The Other Part Of The Pineda/Montero Trade

Jose Campos has surrendered just one hit in 11 innings this season.

by Ben Badler @ The Daily Dish

With one trade, the Mariners sent arguably the two best Latin American pitchers they’ve signed since Felix Hernandez to the Yankees in January.

It may end up being worth it, given Jesus Montero’s bat potential and some early concerns about Michael Pineda’s health, but losing righthander Jose Campos in the deal may end up stinging.

Pitching for low Class A Charleston tonight, Campos threw five no-hit innings, allowed one run (it was unearned, thanks to a couple of fielding errors in the first inning), walked two and struck out seven against Augusta.

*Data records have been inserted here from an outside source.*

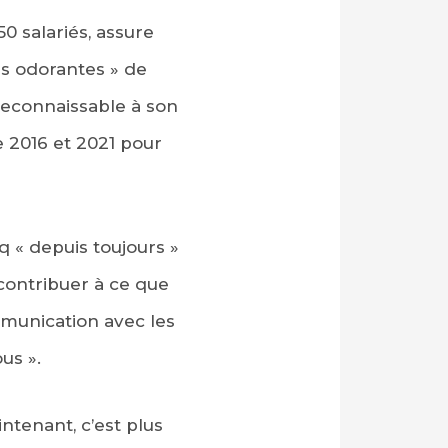
0 salariés, assure
ns odorantes » de
 reconnaissable à son
re 2016 et 2021 pour
q « depuis toujours »
 contribuer à ce que
mmunication avec les
us ».
tenant, c’est plus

It was a nice two-day stretch for Campos’ family in the series, as his cousin, Giants lefthander Edwin Escobar, had shut down Campos’ Charleston club the previous day, throwing six shutout innings with two hits, no walks and seven strikeouts.

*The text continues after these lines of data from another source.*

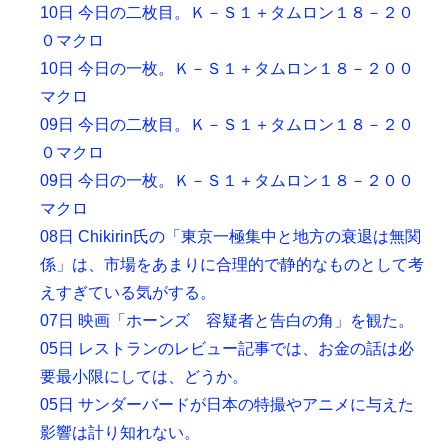
10日 今日の二枚目。Ｋ－Ｓ１＋タムロン１８－２０
０マクロ
10日 今日の一枚。Ｋ－Ｓ１＋タムロン１８－２００
マクロ
09日 今日の二枚目。Ｋ－Ｓ１＋タムロン１８－２０
０マクロ
09日 今日の一枚。Ｋ－Ｓ１＋タムロン１８－２００
マクロ
08日 Chikirin氏の「東京一極集中と地方の衰退は無関
係」は、市場をあまりに合理的で静的なものとして考
えすぎている気がする。
07日 映画「ホーンズ 容疑者と告白の角」を観た。
05日 レストランのレビュー記事では、お金の話は必
要最小限にしては、どうか。
05日 サンダーバードが日本の特撮やアニメに与えた
影響は計り知れない。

While Escobar is an interesting 19-year-old southpaw with some pitchability, Campos is a potential frontline arm. Campos, a 19-year-old signed out of Venezuela three years ago, ranked as one of the Top 20 prospects in the 2010 Dominican Summer League and Venezuelan Summer League after a strong VSL season, then came as advertised last season when he ranked as the short-season Northwest League’s No. 3 prospect.

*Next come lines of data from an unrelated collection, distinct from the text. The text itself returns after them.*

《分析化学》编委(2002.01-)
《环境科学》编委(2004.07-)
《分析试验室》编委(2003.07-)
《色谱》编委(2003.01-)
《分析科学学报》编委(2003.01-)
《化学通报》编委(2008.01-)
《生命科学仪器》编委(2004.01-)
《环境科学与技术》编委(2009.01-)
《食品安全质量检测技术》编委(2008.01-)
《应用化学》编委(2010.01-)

Campos has a power fastball that he can ramp up to the high-90s when he needs to, but he also throws it for strikes, backs it up with solid secondary stuff and has a big, durable 6-foot-4 frame.

Montero should help a Mariners offense that scored the fewest runs in baseball a year ago, but Campos has the potential to swing that deal in the Yankees‘ favor in a big, big way.